Tuesday, 21 March 2017

Tanda Nabi Prabu Siliwangi as Hidup pada Zaman Sundaland

oleh Tom Finaldin


Bandung, Putera Sang Surya
Prabu Siliwangi adalah nabi yang hidup pada masa Indonesia masih berupa Benua Sundaland, bukan kepulauan seperti sekarang ini. Penjelasannya baca pada tulisan saya yang lalu berjudul Nabi Prabu Siliwangi Alaihissalam. Indonesia memang dulunya sebuah benua besar yang sangat hebat dan makmur tiada tara serta menjadi pusat awal seluruh peradaban dunia ini. Penjelasannya baca pada tulisan saya yang lalu berjudul Indonesia dalam Pandangan Allah swt.

            Sekarang pada tulisan ini saya ingin berbagi bahwa ada tanda atau bukti bahwa memang Nabi Prabu Siliwangi as adalah tokoh yang pernah hidup di dunia ini dan berada pada masa Sundaland. Tulisan ini sengaja saya buat untuk mengajak berdiskusi mereka yang menganggap bahwa Prabu Siliwangi hanyalah tokoh sastra dan tidak pernah benar-benar hidup dan mereka yang percaya Prabu Siliwangi adalah memang tokoh sejarah, tetapi sering kalang kabut menyangka bahwa Prabu Siliwangi adalah Raja Sunda pada masa-masa lebih ke sini yang tak jelas raja yang mana, kadang Sri Baduga Maharaja, kadang Lingga Buana Wisesa, kadang Niskala Wastukancana, kadang raja yang lain.

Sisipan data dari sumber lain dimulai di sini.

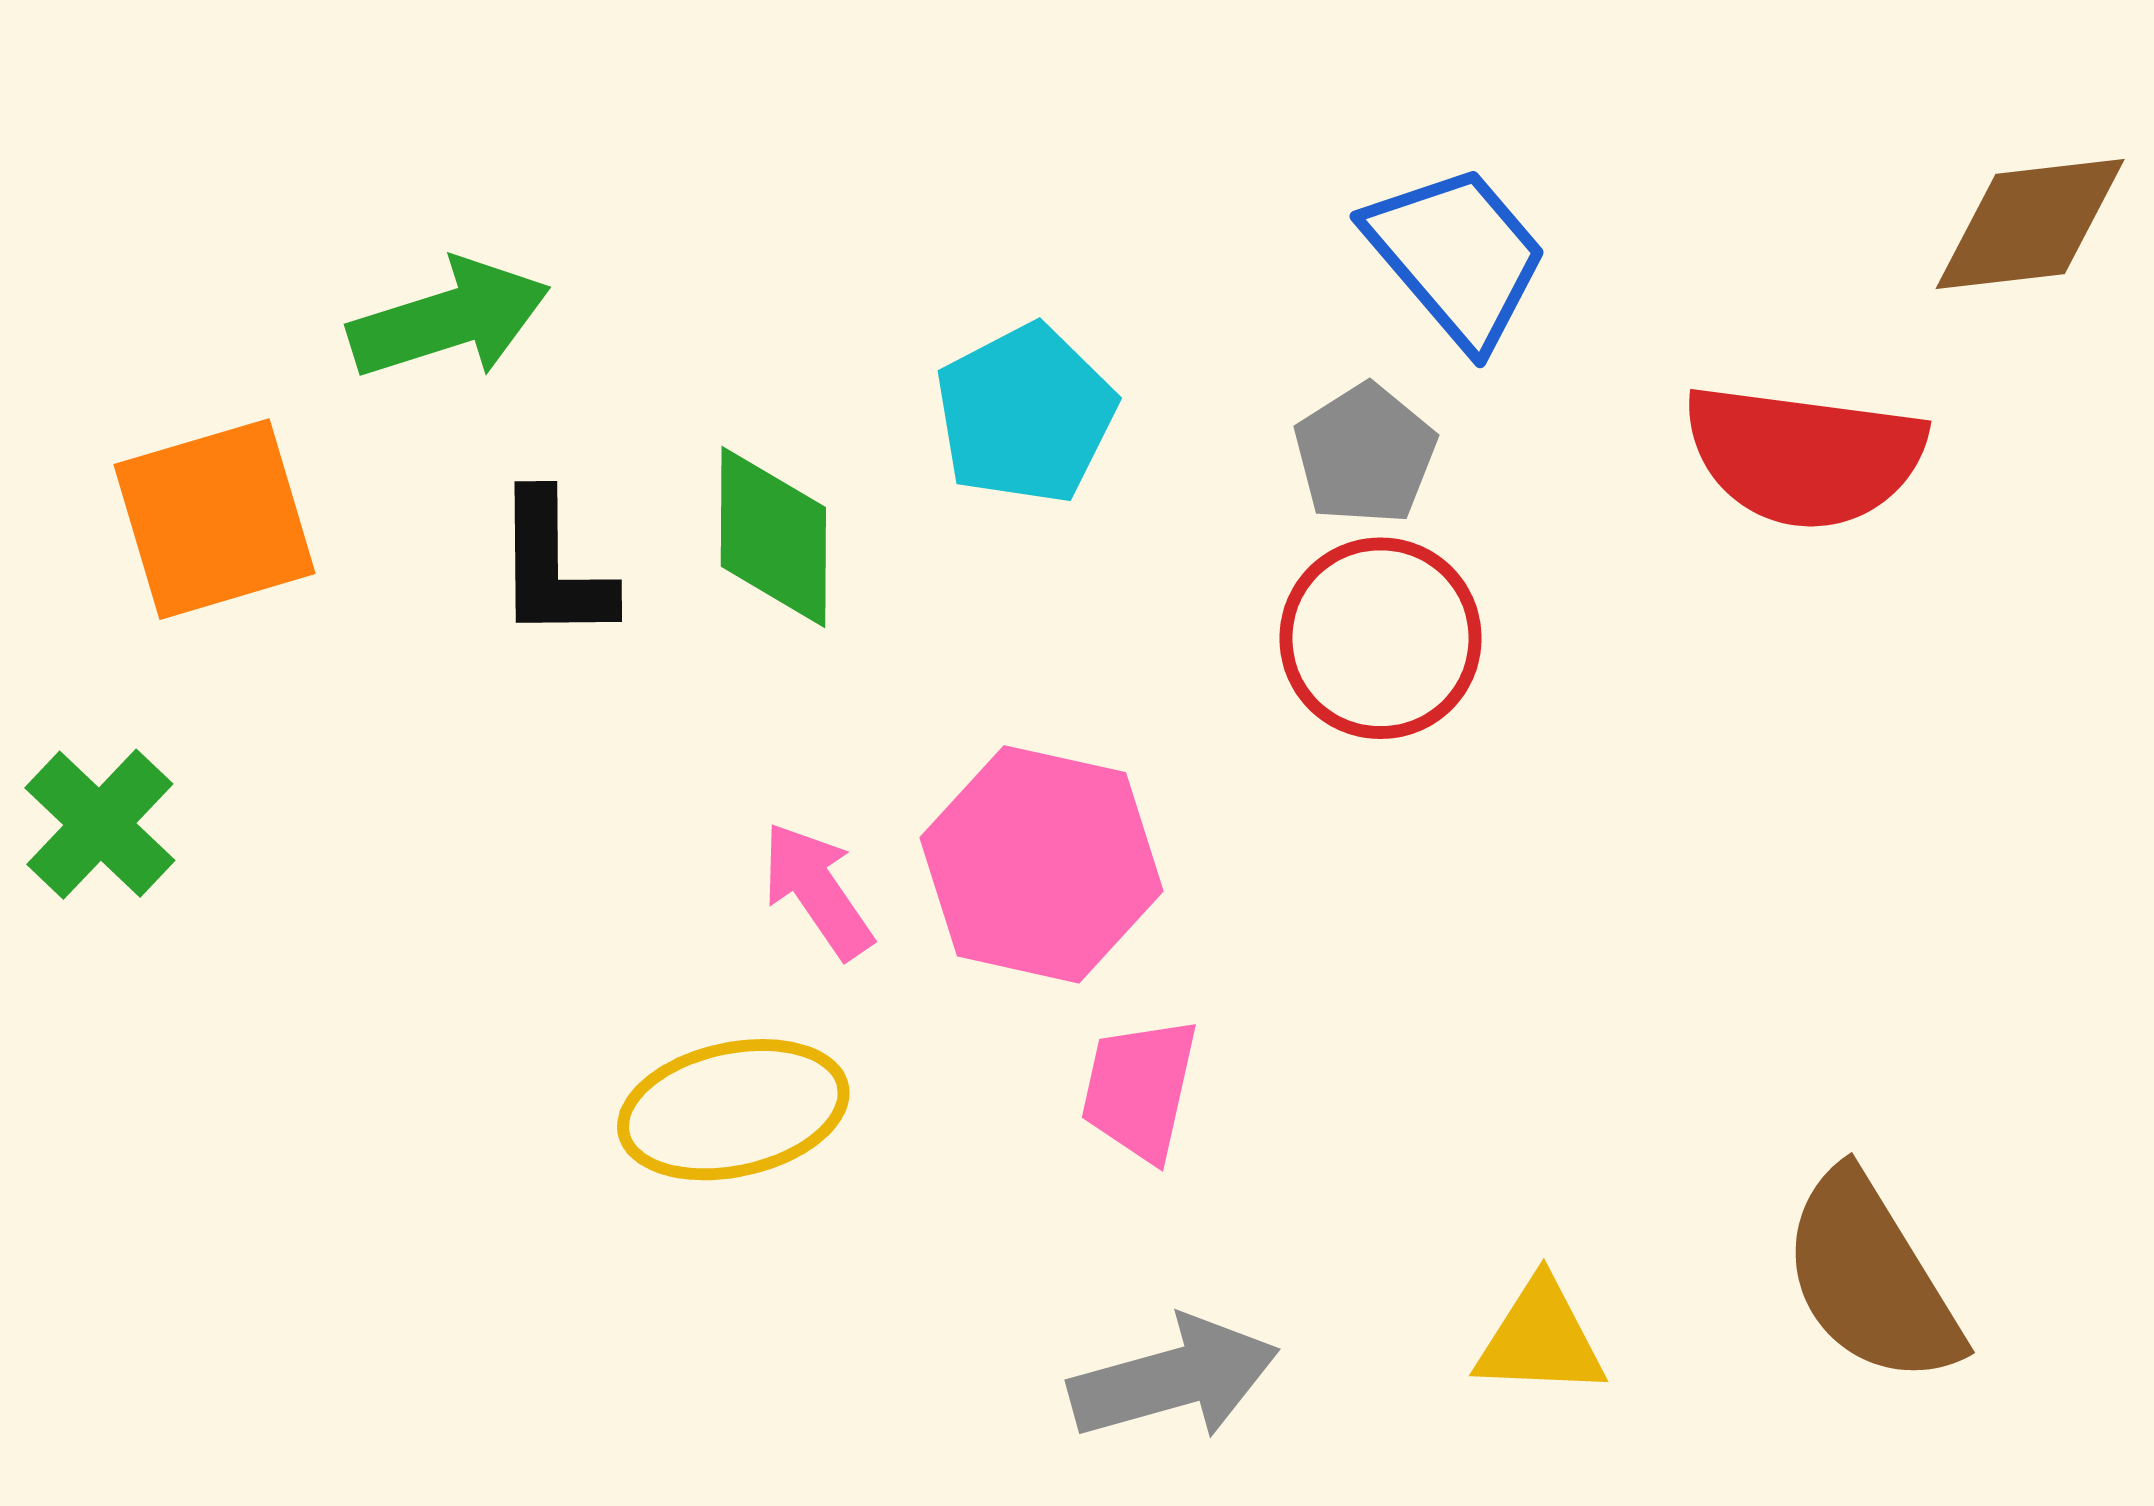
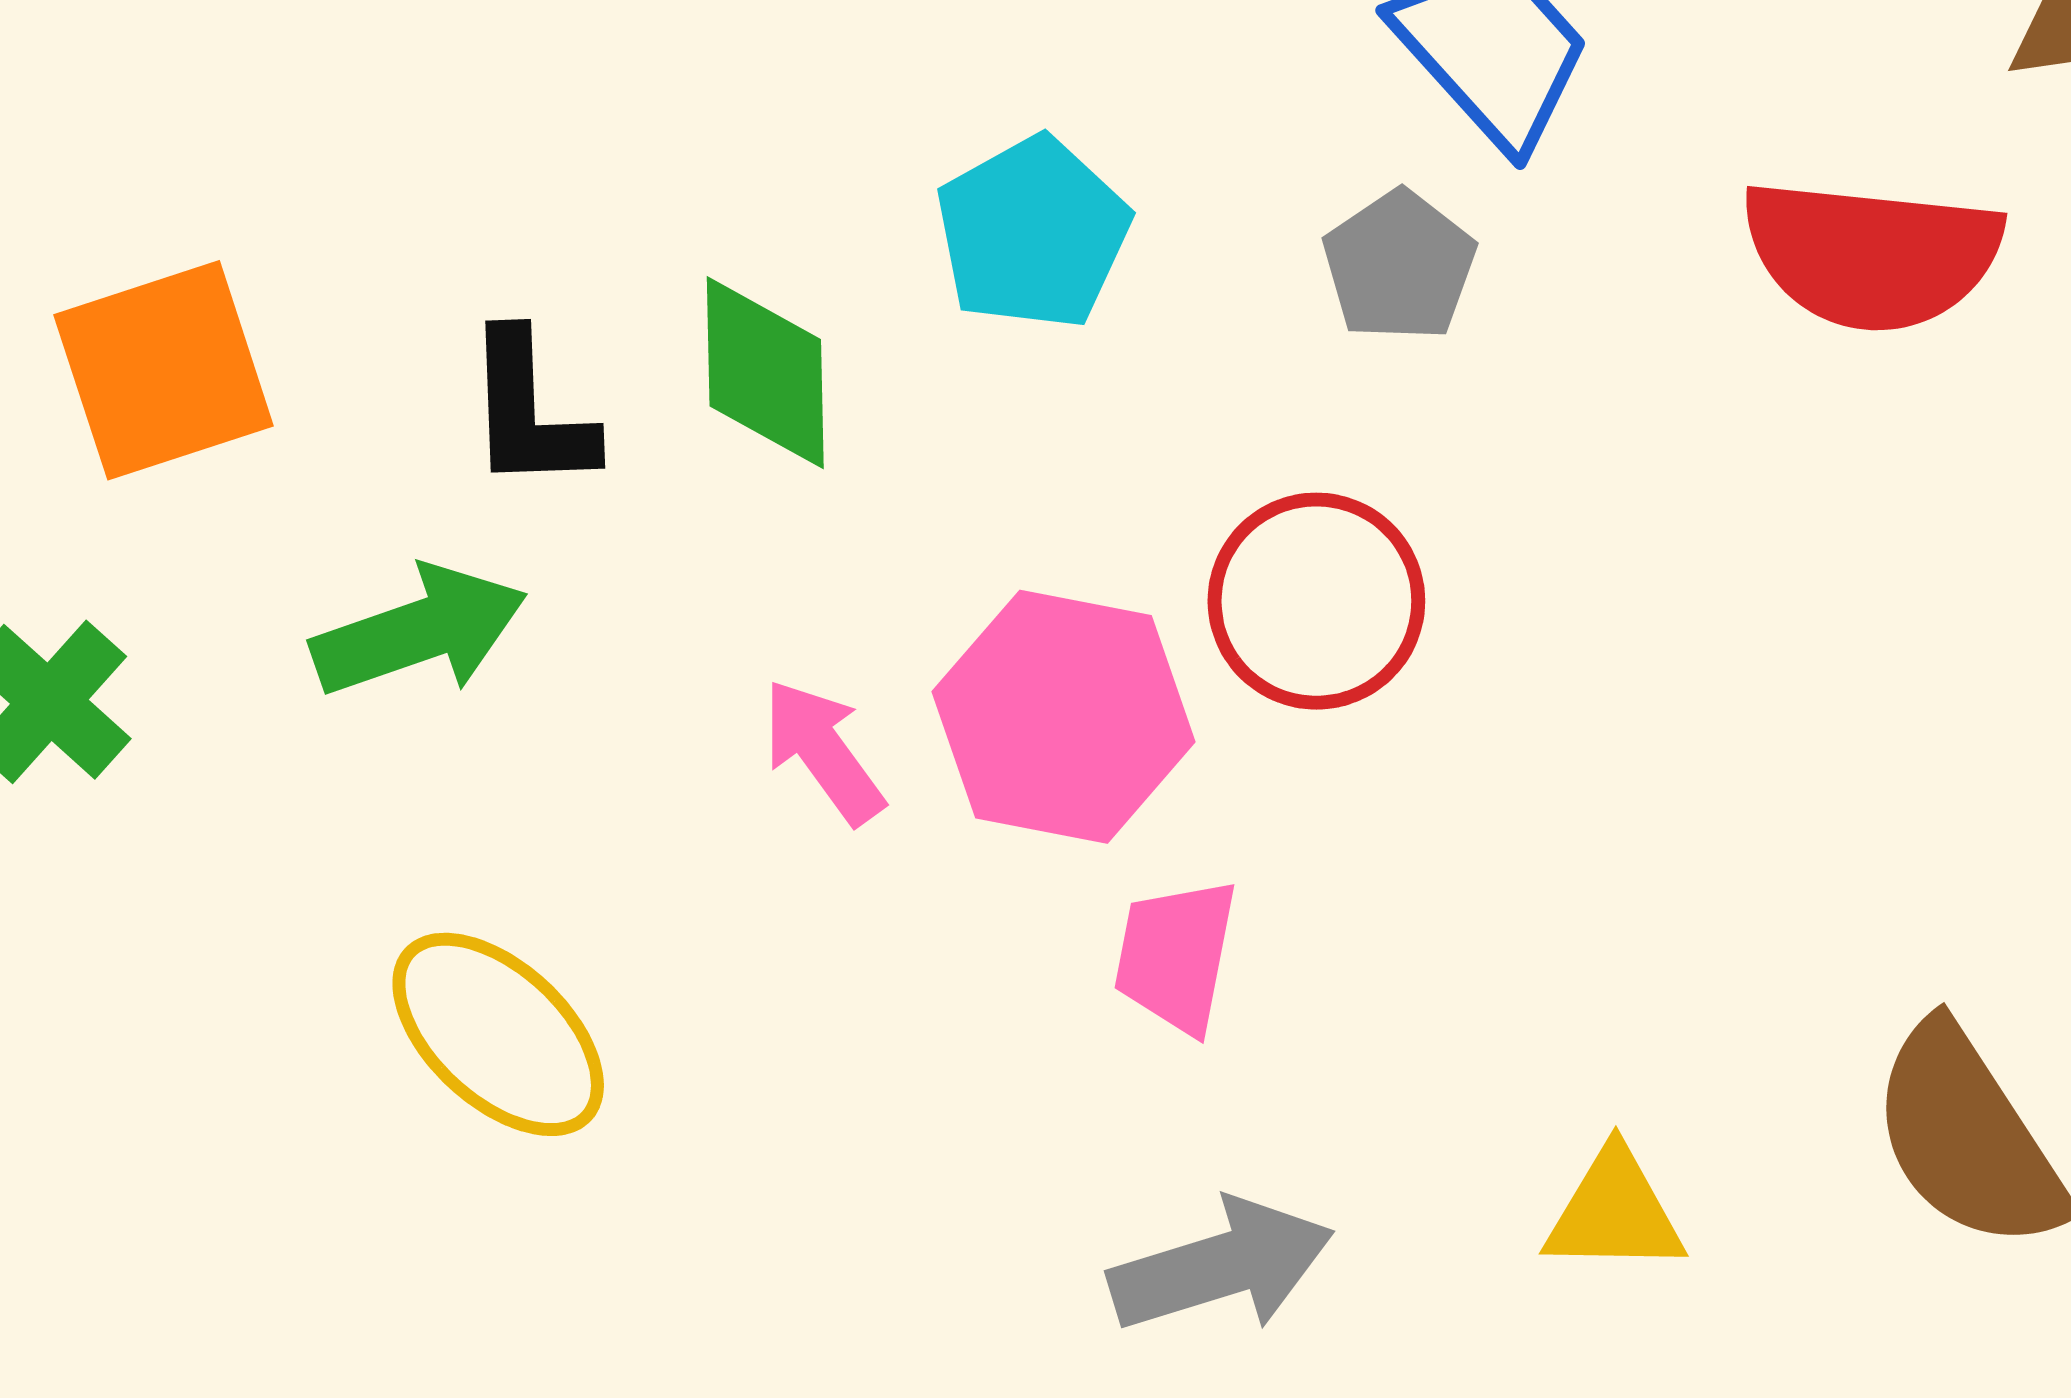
green arrow: (449, 319) -> (419, 631), moved
red circle: (1380, 638) -> (1316, 601), moved
yellow ellipse: (733, 1110) -> (498, 1034), moved, turned 57

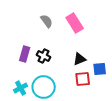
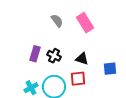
black triangle: (80, 59) -> (82, 59), moved, turned 40
red square: (83, 79) -> (78, 79), moved

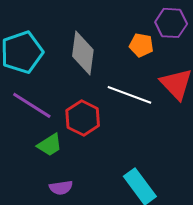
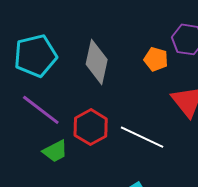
white line: (129, 95) -> (142, 137), moved

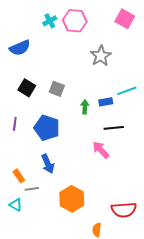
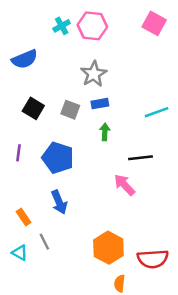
gray star: (101, 56) -> (94, 74), moved
blue rectangle: (106, 102) -> (100, 104), moved
gray line: (32, 189) -> (44, 242), moved, turned 72
orange hexagon: (72, 199) -> (108, 248), moved

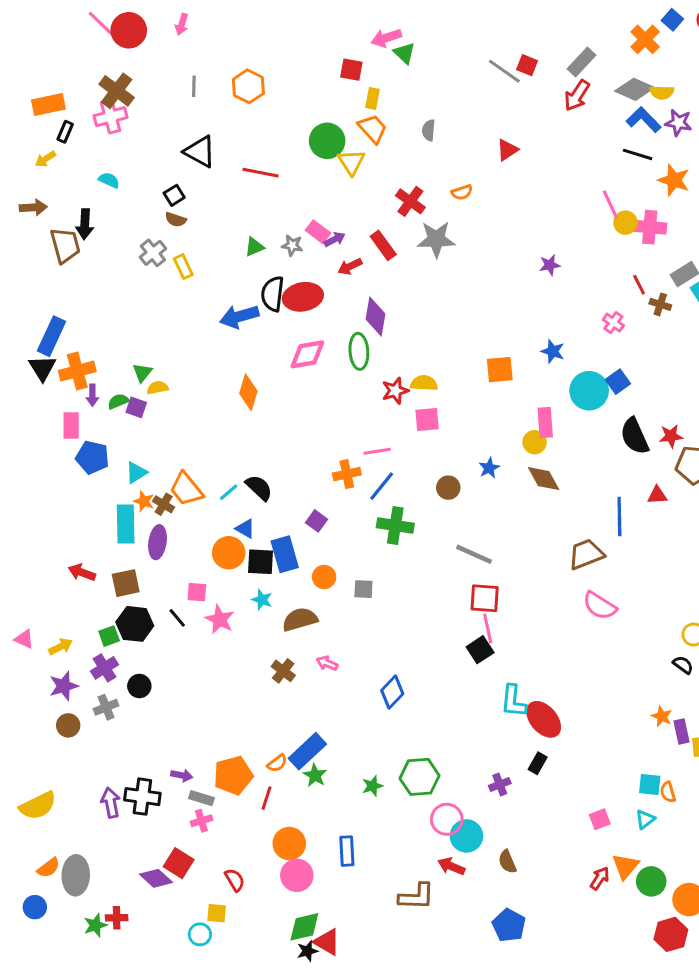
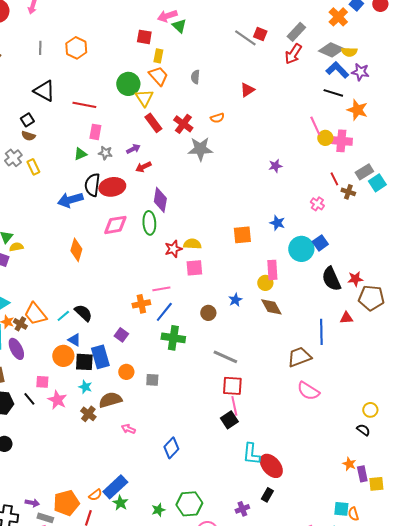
pink rectangle: (318, 232) -> (95, 132), moved, turned 63
red rectangle: (383, 245) -> (153, 123), moved
purple ellipse: (158, 542) -> (16, 349), turned -35
brown cross: (283, 671) -> (88, 414), moved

Berdiskusi itu baik untuk kesehatan dan bermanfaat untuk mendapatkan kebenaran. Jangan membiasakan diri angkuh merasa paling benar sendiri, padahal hanya sok tahu tanpa ada landasan bukti dan pemikiran yang jelas. Yang penting “gue paling bener”, yang lain “salah”. Perilaku angkuh seperti itu sudah seharusnya dibuang agar semua orang bisa memberikan masukan bermanfaat sehingga mendapatkan kebenaran yang benar-benar benar.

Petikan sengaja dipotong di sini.